# Exercise requirements
Write out, word for word, every line in the data below from the one containing "augustus 2019" to the one containing "dựng trên khu", both of them included.
"""
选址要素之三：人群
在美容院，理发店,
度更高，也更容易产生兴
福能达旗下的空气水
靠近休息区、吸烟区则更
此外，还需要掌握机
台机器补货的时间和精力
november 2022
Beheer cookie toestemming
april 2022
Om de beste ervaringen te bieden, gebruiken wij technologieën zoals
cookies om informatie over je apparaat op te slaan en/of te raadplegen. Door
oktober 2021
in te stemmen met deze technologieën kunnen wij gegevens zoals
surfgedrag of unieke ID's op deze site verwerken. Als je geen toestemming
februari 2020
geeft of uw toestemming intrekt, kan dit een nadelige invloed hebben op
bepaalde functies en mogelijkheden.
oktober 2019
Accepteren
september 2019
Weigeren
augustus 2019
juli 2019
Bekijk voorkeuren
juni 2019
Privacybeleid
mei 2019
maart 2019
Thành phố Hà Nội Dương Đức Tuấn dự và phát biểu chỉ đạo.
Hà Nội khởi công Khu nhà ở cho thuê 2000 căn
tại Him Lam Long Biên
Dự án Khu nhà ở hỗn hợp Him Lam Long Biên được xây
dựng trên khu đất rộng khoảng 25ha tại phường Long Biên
"""
"""
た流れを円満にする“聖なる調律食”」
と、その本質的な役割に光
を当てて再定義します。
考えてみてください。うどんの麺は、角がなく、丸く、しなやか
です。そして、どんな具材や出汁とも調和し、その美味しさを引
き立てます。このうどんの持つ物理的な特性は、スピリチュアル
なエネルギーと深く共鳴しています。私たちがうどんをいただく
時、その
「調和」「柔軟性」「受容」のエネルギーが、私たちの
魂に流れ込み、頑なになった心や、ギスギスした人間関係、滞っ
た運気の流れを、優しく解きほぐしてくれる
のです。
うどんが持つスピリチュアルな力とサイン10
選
"""
# Task output
augustus 2019
juli 2019
Bekijk voorkeuren
juni 2019
Privacybeleid
mei 2019
maart 2019
Thành phố Hà Nội Dương Đức Tuấn dự và phát biểu chỉ đạo.
Hà Nội khởi công Khu nhà ở cho thuê 2000 căn
tại Him Lam Long Biên
Dự án Khu nhà ở hỗn hợp Him Lam Long Biên được xây
dựng trên khu đất rộng khoảng 25ha tại phường Long Biên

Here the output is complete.